_TASK ITEM_. In your copy, reproduce the entries exactly as they are, minus the images.

[Collected data]

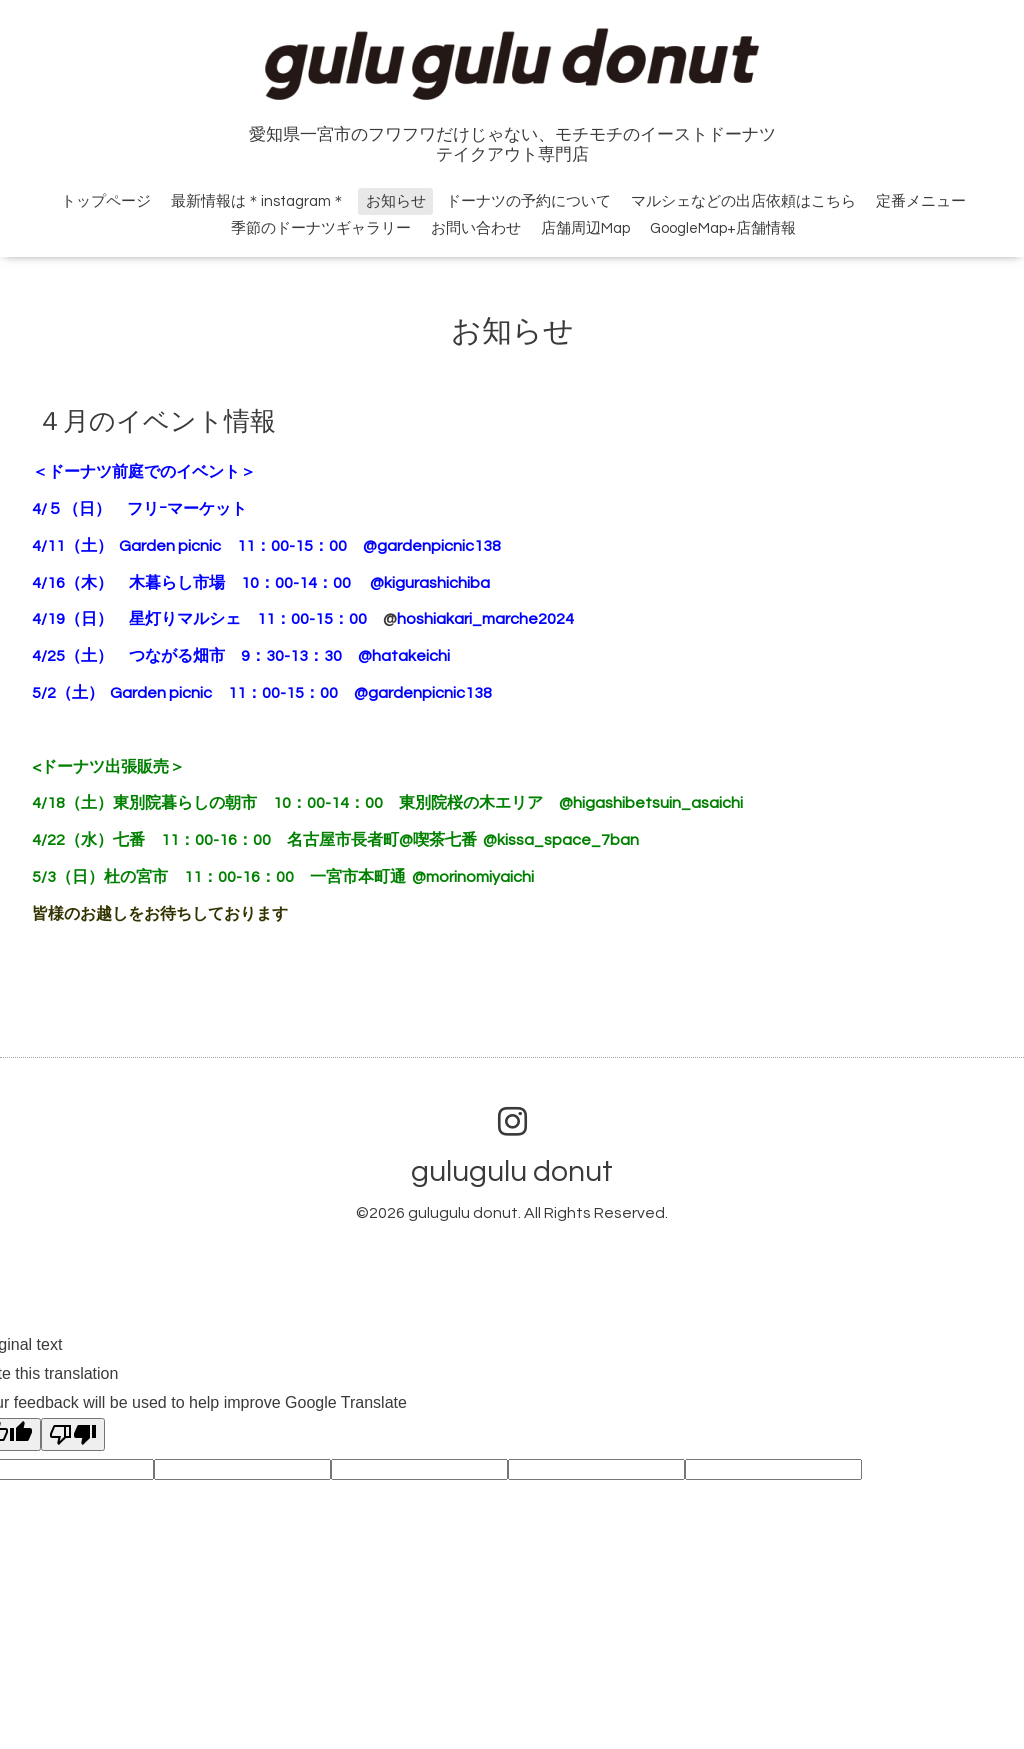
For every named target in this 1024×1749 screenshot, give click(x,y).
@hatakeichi (404, 656)
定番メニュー (921, 201)
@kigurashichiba (430, 583)
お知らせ (396, 201)
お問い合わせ (476, 228)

_TASK ANSWER_.
For every named target in this 1024×1749 screenshot, give click(x,y).
@hatakeichi (404, 656)
定番メニュー (921, 201)
@kigurashichiba (430, 583)
お知らせ (396, 201)
お問い合わせ (476, 228)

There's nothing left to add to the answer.